Worries that supplies may come up short ahead of the Northern Hemisphere winter have fueled the rise, drawing a fresh wave of speculative money from investors.
U.S. crude rose 61 cents to $91.07 a barrel by 1:45 p.m. EDT, off the record $92.22 struck during electronic trading earlier. Oil is closing in on its inflation-adjusted high of $101.70 seen over the course of April 1980, a year after the Iranian revolution and at the start of the Iran-Iraq war.
London Brent gained 62 cents to $88.10 a barrel.
"Fresh highs are now attracting fresh buying, especially following yesterday's violation of the futures highs just above the $90 level," said Jim Ritterbusch, president of Ritterbusch & Associates in Galena, Illinois.
Prices jumped past $90 a barrel after a U.S. government report on Wednesday showed a sharp drop in crude stocks in the world's biggest energy consumer.
Oil got a boost on Friday after a rebel attack on a oil rig in OPEC-member Nigeria operated by Italian firm ENI shut 50,000 barrels per day of production.

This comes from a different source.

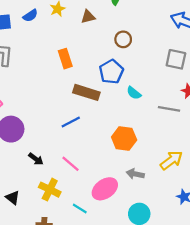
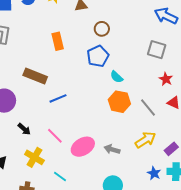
brown circle: (123, 39) -> (102, 29), moved
brown rectangle: (86, 92) -> (35, 76), moved
gray line: (169, 109) -> (148, 108), moved, turned 36
orange hexagon: (124, 138) -> (119, 102), moved
pink ellipse: (105, 189) -> (83, 147), moved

Traders were also eyeing new U.S. sanctions against Iran, the No. 4 oil exporter, which is add odds with the U.N. Security Council over its nuclear program. Washington accuses Tehran's Revolutionary Guard of spreading weapons of mass destruction.
TUMBLING DOLLAR
Unprecedented weakness in the U.S. dollar has been another factor supporting dollar-denominated commodities.
In anticipation that the U.S. Federal Reserve may cut interest rates next week, the dollar hit record lows against the euro and a basket of currencies Friday.
Moves by central banks to cut interest rates and pump billions of dollars into financial markets to ease a credit crunch have added fuel to oil's rally.
Oil's drive to record highs has stirred concern from consumer governments, and the administration of President George W. Bush said Friday oil prices were "way too high."
Analysts say the wider economic problems may be dragging down demand in the giant U.S. market, while there are some signs of a growth slowdown in China, the world's second largest consumer.
China's apparent oil demand grew at the slowest rate in 20 months in September, up just 0.3 percent from a year earlier.
Despite worries from big oil importers, members of the Organization of Petroleum Exporting Countries have said they are unlikely to hike production at a meeting next month in Saudi Arabia.
The cartel has agreed to increase output by 500,000 barrels per day starting November 1, and members insist prices are not being driven by a supply shortfall.
Data from Lloyd's Marine Intelligence Unit showed OPEC's oil exports, excluding Angola, jumped 1 million bpd in the first two weeks of October versus the last two weeks of September.